= TASK OBJECTIVE =
Without the pictures, output the records below exactly as they are.

= MATERIAL TO PROCESS =
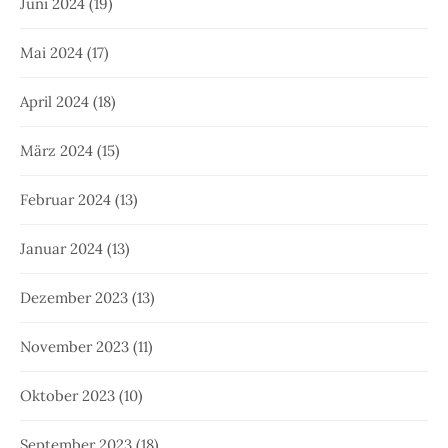
Juni 2024
(19)
Mai 2024
(17)
April 2024
(18)
März 2024
(15)
Februar 2024
(13)
Januar 2024
(13)
Dezember 2023
(13)
November 2023
(11)
Oktober 2023
(10)
September 2023
(18)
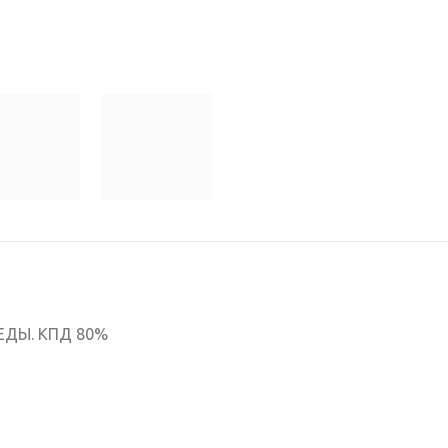
ЕДЫ. КПД 80%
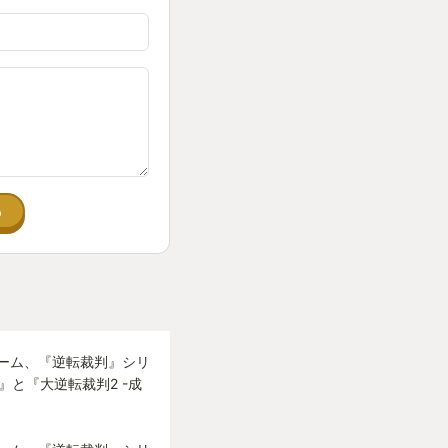
のゲームとは一味違
一真の熱い友情が素
る
い・・。
としみじみ。
した。
ゲーム、『逆転裁判』シリ
』と『大逆転裁判2 -成
。
・ホームズが出てき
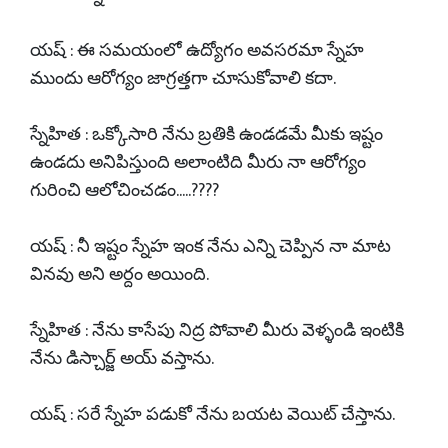
యష్ : ఈ సమయంలో ఉద్యోగం అవసరమా స్నేహ
ముందు ఆరోగ్యం జాగ్రత్తగా చూసుకోవాలి కదా.
స్నేహిత : ఒక్కోసారి నేను బ్రతికి ఉండడమే మీకు ఇష్టం
ఉండదు అనిపిస్తుంది అలాంటిది మీరు నా ఆరోగ్యం
గురించి ఆలోచించడం.....????
యష్ : నీ ఇష్టం స్నేహ ఇంక నేను ఎన్ని చెప్పిన నా మాట
వినవు అని అర్దం అయింది.
స్నేహిత : నేను కాసేపు నిద్ర పోవాలి మీరు వెళ్ళండి ఇంటికి
నేను డిస్చార్జ్ అయ్ వస్తాను.
యష్ : సరే స్నేహ పడుకో నేను బయట వెయిట్ చేస్తాను.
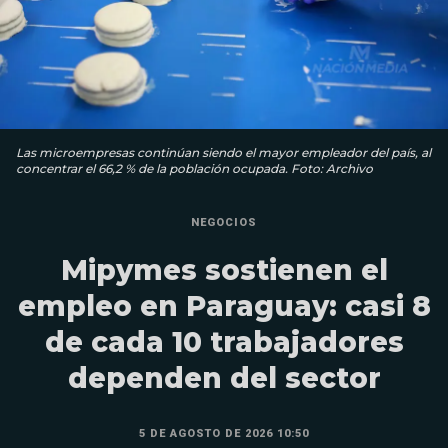
Las microempresas continúan siendo el mayor empleador del país, al
concentrar el 66,2 % de la población ocupada. Foto: Archivo
NEGOCIOS
Mipymes sostienen el
empleo en Paraguay: casi 8
de cada 10 trabajadores
dependen del sector
5 DE AGOSTO DE 2026 10:50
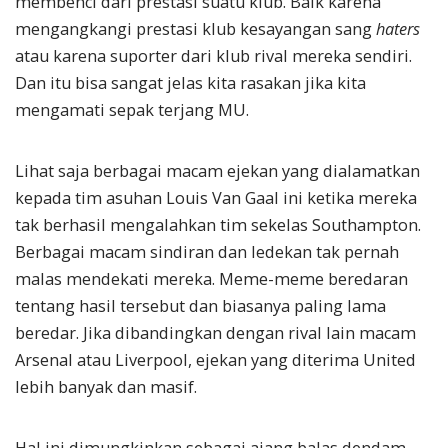
membenci dari prestasi suatu klub. Baik karena
mengangkangi prestasi klub kesayangan sang
haters
atau karena suporter dari klub rival mereka sendiri.
Dan itu bisa sangat jelas kita rasakan jika kita
mengamati sepak terjang MU.
Lihat saja berbagai macam ejekan yang dialamatkan
kepada tim asuhan Louis Van Gaal ini ketika mereka
tak berhasil mengalahkan tim sekelas Southampton.
Berbagai macam sindiran dan ledekan tak pernah
malas mendekati mereka. Meme-meme beredaran
tentang hasil tersebut dan biasanya paling lama
beredar. Jika dibandingkan dengan rival lain macam
Arsenal atau Liverpool, ejekan yang diterima United
lebih banyak dan masif.
Hal ini dimungkinkan sebagai ajang balas dendam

= THE ANSWER =
Juni 2024
(19)
Mai 2024
(17)
April 2024
(18)
März 2024
(15)
Februar 2024
(13)
Januar 2024
(13)
Dezember 2023
(13)
November 2023
(11)
Oktober 2023
(10)
September 2023
(18)
ЕДЫ. КПД 80%
のゲームとは一味違
一真の熱い友情が素
る
い・・。
としみじみ。
した。
ゲーム、『逆転裁判』シリ
』と『大逆転裁判2 -成
。
・ホームズが出てき
యష్ : ఈ సమయంలో ఉద్యోగం అవసరమా స్నేహ
ముందు ఆరోగ్యం జాగ్రత్తగా చూసుకోవాలి కదా.
స్నేహిత : ఒక్కోసారి నేను బ్రతికి ఉండడమే మీకు ఇష్టం
ఉండదు అనిపిస్తుంది అలాంటిది మీరు నా ఆరోగ్యం
గురించి ఆలోచించడం.....????
యష్ : నీ ఇష్టం స్నేహ ఇంక నేను ఎన్ని చెప్పిన నా మాట
వినవు అని అర్దం అయింది.
స్నేహిత : నేను కాసేపు నిద్ర పోవాలి మీరు వెళ్ళండి ఇంటికి
నేను డిస్చార్జ్ అయ్ వస్తాను.
యష్ : సరే స్నేహ పడుకో నేను బయట వెయిట్ చేస్తాను.
Las microempresas continúan siendo el mayor empleador del país, al
concentrar el 66,2 % de la población ocupada. Foto: Archivo
NEGOCIOS
Mipymes sostienen el
empleo en Paraguay: casi 8
de cada 10 trabajadores
dependen del sector
5 DE AGOSTO DE 2026 10:50
membenci dari prestasi suatu klub. Baik karena
mengangkangi prestasi klub kesayangan sang
haters
atau karena suporter dari klub rival mereka sendiri.
Dan itu bisa sangat jelas kita rasakan jika kita
mengamati sepak terjang MU.
Lihat saja berbagai macam ejekan yang dialamatkan
kepada tim asuhan Louis Van Gaal ini ketika mereka
tak berhasil mengalahkan tim sekelas Southampton.
Berbagai macam sindiran dan ledekan tak pernah
malas mendekati mereka. Meme-meme beredaran
tentang hasil tersebut dan biasanya paling lama
beredar. Jika dibandingkan dengan rival lain macam
Arsenal atau Liverpool, ejekan yang diterima United
lebih banyak dan masif.
Hal ini dimungkinkan sebagai ajang balas dendam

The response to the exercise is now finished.